Your objective
Among the records below, which lines contain the string "Ableton"? Report them.

Page-level text extractions:
+--
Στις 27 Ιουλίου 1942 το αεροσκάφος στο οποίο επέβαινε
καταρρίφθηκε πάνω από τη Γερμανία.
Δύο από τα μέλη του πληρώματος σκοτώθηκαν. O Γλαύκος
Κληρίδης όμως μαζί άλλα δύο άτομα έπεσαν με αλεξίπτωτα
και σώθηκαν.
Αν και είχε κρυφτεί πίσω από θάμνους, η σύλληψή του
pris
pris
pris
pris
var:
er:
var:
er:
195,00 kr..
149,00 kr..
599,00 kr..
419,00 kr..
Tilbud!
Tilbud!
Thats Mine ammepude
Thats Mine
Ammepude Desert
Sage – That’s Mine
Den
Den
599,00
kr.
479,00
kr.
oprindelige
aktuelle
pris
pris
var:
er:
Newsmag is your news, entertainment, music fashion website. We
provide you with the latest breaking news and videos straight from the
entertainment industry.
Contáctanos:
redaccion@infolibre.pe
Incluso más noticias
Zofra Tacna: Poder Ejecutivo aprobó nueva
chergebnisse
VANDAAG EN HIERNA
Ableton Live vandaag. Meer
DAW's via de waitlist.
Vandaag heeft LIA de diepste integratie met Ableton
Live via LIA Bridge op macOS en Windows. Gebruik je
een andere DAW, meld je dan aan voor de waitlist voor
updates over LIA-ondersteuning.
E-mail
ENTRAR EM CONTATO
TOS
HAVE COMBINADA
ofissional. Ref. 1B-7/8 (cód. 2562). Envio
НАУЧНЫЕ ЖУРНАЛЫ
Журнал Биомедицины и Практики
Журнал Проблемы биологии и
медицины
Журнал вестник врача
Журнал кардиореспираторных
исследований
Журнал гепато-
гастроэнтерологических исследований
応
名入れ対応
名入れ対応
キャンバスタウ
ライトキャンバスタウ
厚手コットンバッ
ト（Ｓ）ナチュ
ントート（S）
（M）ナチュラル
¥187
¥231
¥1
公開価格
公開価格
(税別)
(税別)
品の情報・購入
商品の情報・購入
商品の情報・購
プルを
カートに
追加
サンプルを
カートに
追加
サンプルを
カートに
+--
Finished task
Ableton Live vandaag. Meer
Vandaag heeft LIA de diepste integratie met Ableton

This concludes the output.